Für Mateo beginnt alles mit einem brutalen Aufnahmeritual. Dass auf dem Weg zum voll akzeptierten Gangmitglied zwei weitere Prüfungen folgen sollen, erfährt der Protagonist – wie alle Darsteller ein Laie aus dem Dorf – erst später. Die letzte Prüfung, der Mord, der ihn endgültig und unlösbar in das Netz der Gewalt einbinden soll, verweigert Mateo – und entscheidet sich für einen anderen Weg.
„Los Àngeles“ zeigt eine raue Wirklichkeit. Dass Haper mit Handkamera gedreht hat, verstärkt das Rohe noch – die düsteren Bilder verstärken das Gefühl ständiger Bedrohung. Wobei der Regisseur, wie er erklärte, damit dem Film auch eine eigene Handschrift geben wollte.

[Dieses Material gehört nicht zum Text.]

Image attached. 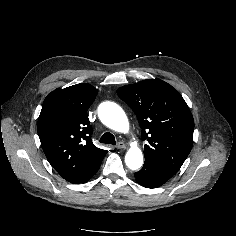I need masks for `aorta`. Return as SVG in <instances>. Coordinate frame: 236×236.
Wrapping results in <instances>:
<instances>
[{"instance_id": "1", "label": "aorta", "mask_w": 236, "mask_h": 236, "mask_svg": "<svg viewBox=\"0 0 236 236\" xmlns=\"http://www.w3.org/2000/svg\"><path fill=\"white\" fill-rule=\"evenodd\" d=\"M98 115L104 125L117 132H127L128 118L123 109L114 102H104L99 106ZM125 163L131 170L139 169L143 164V154L139 147L132 145L125 155Z\"/></svg>"}]
</instances>
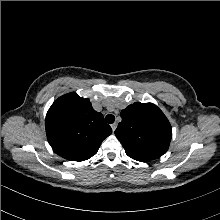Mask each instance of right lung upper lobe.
Returning <instances> with one entry per match:
<instances>
[{
	"label": "right lung upper lobe",
	"instance_id": "right-lung-upper-lobe-1",
	"mask_svg": "<svg viewBox=\"0 0 220 220\" xmlns=\"http://www.w3.org/2000/svg\"><path fill=\"white\" fill-rule=\"evenodd\" d=\"M46 134L55 153L72 161L94 156L112 133L101 113L75 92L59 97L46 115Z\"/></svg>",
	"mask_w": 220,
	"mask_h": 220
}]
</instances>
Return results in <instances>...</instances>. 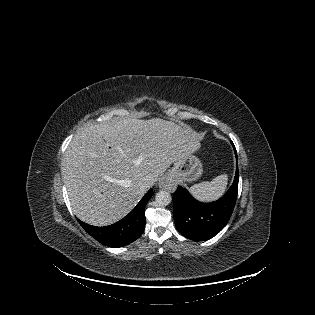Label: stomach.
<instances>
[{
	"label": "stomach",
	"mask_w": 315,
	"mask_h": 315,
	"mask_svg": "<svg viewBox=\"0 0 315 315\" xmlns=\"http://www.w3.org/2000/svg\"><path fill=\"white\" fill-rule=\"evenodd\" d=\"M202 164L194 155H190L183 160L175 162L172 169L165 175V179L172 182H192L197 180L202 174Z\"/></svg>",
	"instance_id": "obj_1"
}]
</instances>
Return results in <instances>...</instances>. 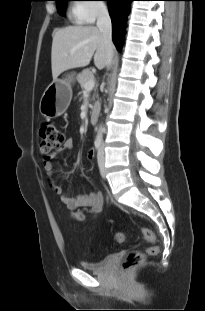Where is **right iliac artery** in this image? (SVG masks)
Segmentation results:
<instances>
[{
    "label": "right iliac artery",
    "instance_id": "1",
    "mask_svg": "<svg viewBox=\"0 0 205 311\" xmlns=\"http://www.w3.org/2000/svg\"><path fill=\"white\" fill-rule=\"evenodd\" d=\"M94 145H95L96 150L99 152L100 146H101V142L100 141H95Z\"/></svg>",
    "mask_w": 205,
    "mask_h": 311
}]
</instances>
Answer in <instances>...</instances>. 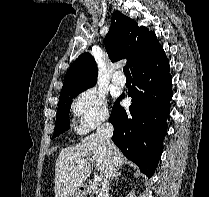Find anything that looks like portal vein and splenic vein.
<instances>
[{
    "instance_id": "obj_1",
    "label": "portal vein and splenic vein",
    "mask_w": 209,
    "mask_h": 197,
    "mask_svg": "<svg viewBox=\"0 0 209 197\" xmlns=\"http://www.w3.org/2000/svg\"><path fill=\"white\" fill-rule=\"evenodd\" d=\"M101 180H102V178L99 175H94L93 181L95 183H99V182H101Z\"/></svg>"
}]
</instances>
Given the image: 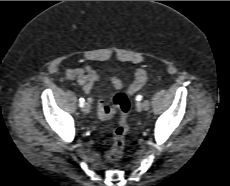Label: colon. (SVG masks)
<instances>
[{
	"mask_svg": "<svg viewBox=\"0 0 230 186\" xmlns=\"http://www.w3.org/2000/svg\"><path fill=\"white\" fill-rule=\"evenodd\" d=\"M146 80V69L138 68L135 72L134 81L127 90L118 89L109 103L101 101L99 104L98 116L102 120L110 119L116 109L120 111L119 125L114 130L112 143L105 154L108 162H115L123 155L125 138L129 130L128 114L131 109L129 94L139 91ZM112 83H117L116 77L112 78Z\"/></svg>",
	"mask_w": 230,
	"mask_h": 186,
	"instance_id": "5ec220e1",
	"label": "colon"
}]
</instances>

Die Tiefe des Films, seine Wucht, rührt aber vor allem aus der Zeit, bevor überhaupt gedreht wurde. Denn Damian John Harper kennt sehr genau, was er abbildet. Bereits 2001 hatte der Amerikaner als Ethnologe in Santa Anna del Valle, jenem Dorf im Norden Mexicos, aus dem die Figur Mateo kommt, fast ein Jahr gearbeitet. Als er 2012 mit der Idee für den Film zurückkehrte, erleichterte ihm nicht nur die Freundschaft zu den Bewohnern, sondern auch seine Vertrautheit mit den dörflichen Strukturen die Arbeit: Alle entscheidenden Komitees – vom Gemeinderat über die Kirchenvertreter bis zum Rodeo-Komitee – stimmten zu, als er um die Erlaubnis für sein Vorhaben bat.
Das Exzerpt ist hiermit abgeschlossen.